Edward the Confessor, 1042-1066, sovereign & eagles penny, Ulfcetl of York, ex-Elmore Jones

Session 4

Abstracts - Session 4

1. Martin Allen
‘The currency and the economy in late medieval England’
Estimates of the English currency between the Black Death and the second half of the fifteenth century show a fall in the size of the silver coinage, which may have affected retail trade and other parts of the economy dependant upon the availability of small change. The use of foreign coinage as an alternative form of small change was inhibited by legislation. Gold coins increasingly supplied the largest element of the English currency, but coin hoards support the assumption that much of the gold currency was immobilised in reserves of cash. The contribution of credit and written financial instruments to the money supply is controversial and impossible to quantify.


2. Tony Moore
‘Medieval ‘traveller’s cheques’: financing foreign travel in fourteenth- and fifteenth-century England’
Medieval English kings frequently sought to regulate and control bullion flows from England, including the use of financial instruments such as bills of exchange.

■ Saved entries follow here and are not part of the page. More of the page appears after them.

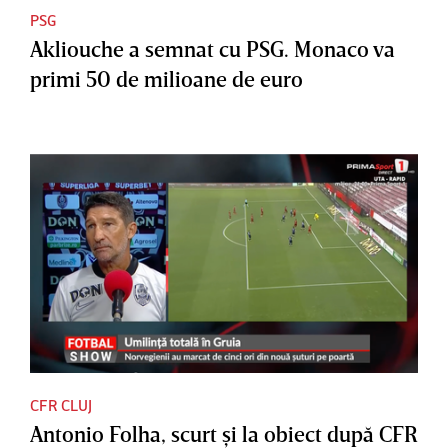
PSG
Akliouche a semnat cu PSG. Monaco va
primi 50 de milioane de euro
CFR CLUJ
Antonio Folha, scurt şi la obiect după CFR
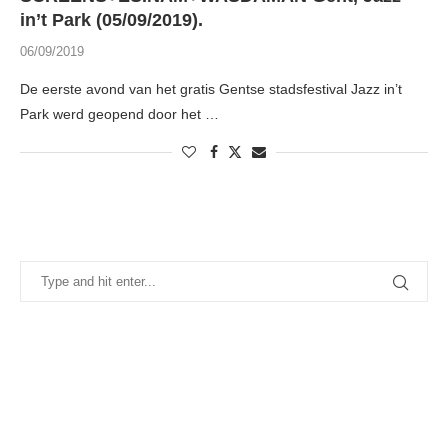
in’t Park (05/09/2019).
06/09/2019
De eerste avond van het gratis Gentse stadsfestival Jazz in’t
Park werd geopend door het …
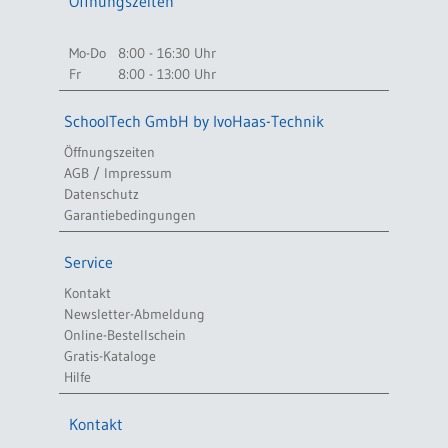
Öffnungszeiten
Mo-Do
8:00 - 16:30 Uhr
Fr
8:00 - 13:00 Uhr
SchoolTech GmbH by IvoHaas-Technik
Öffnungszeiten
AGB / Impressum
Datenschutz
Garantiebedingungen
Service
Kontakt
Newsletter-Abmeldung
Online-Bestellschein
Gratis-Kataloge
Hilfe
Kontakt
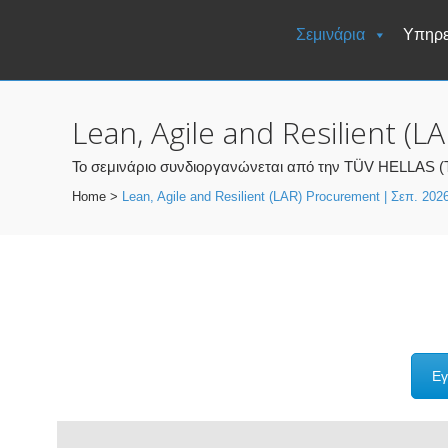
Σεμινάρια
Υπηρε
Lean, Agile and Resilient (
Το σεμινάριο συνδιοργανώνεται από την TÜV HELLAS (
Home
>
Lean, Agile and Resilient (LAR) Procurement | Σεπ. 202
Εγ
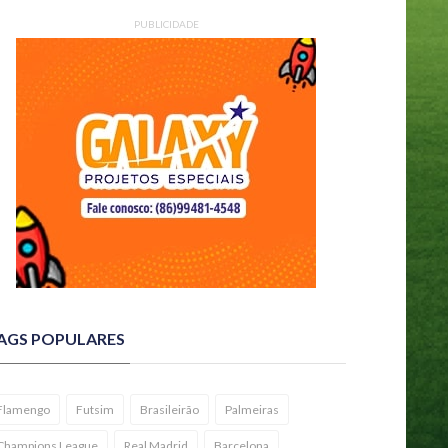
PUBLICIDADE
AGS POPULARES
Flamengo
Futsim
Brasileirão
Palmeiras
Champions League
Real Madrid
Barcelona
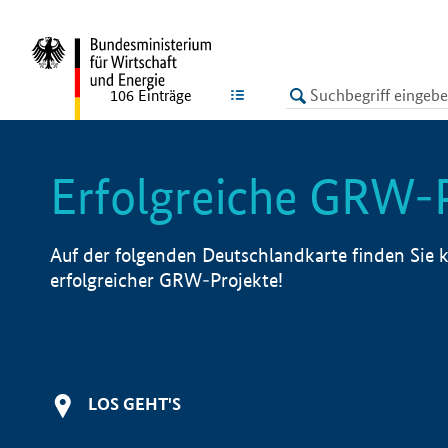
undefined
LISTE
106
Einträge
Erfolgreiche GRW-
Auf der folgenden Deutschlandkarte finden Sie k
erfolgreicher GRW-Projekte!
LOS GEHT'S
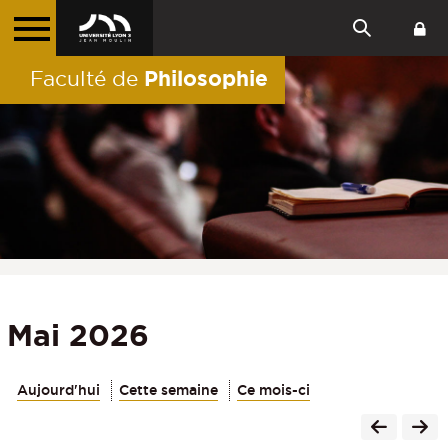
Philosophie
Faculté de
Mai 2026
Aujourd'hui
Cette semaine
Ce mois-ci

From the mid-fourteenth century they introduced a licensing system for non-mercantile letters of exchange. Between 1367 and 1424 there are over 1,000 surviving licences, issued to a wide variety of travellers and for a great range of sums. This paper will analyse the recipients in terms of their social status, likely destination, purpose of travel and the amount of money that they were licensed to export in cash or to collect abroad.


3. Barrie Cook
‘Kings, coins and royal entries in late medieval England’
In early modern England, coins formed an integral part of many royal ceremonies, helping to define the relationship of the monarch to God and to his or her subjects. It seems clear that many of these ceremonies either began or became formalised in the late medieval period, especially in the 15th century, and this paper attempts to examine the evidence for the role of coins in one of most public and in some ways most symbolic of these ceremonies, the king’s formal entry into the cities and towns of his realm. The particular focus will be the pre-coronation procession into the City of London and royal entries into York made by Richard III, Henry VII and Henry VIII.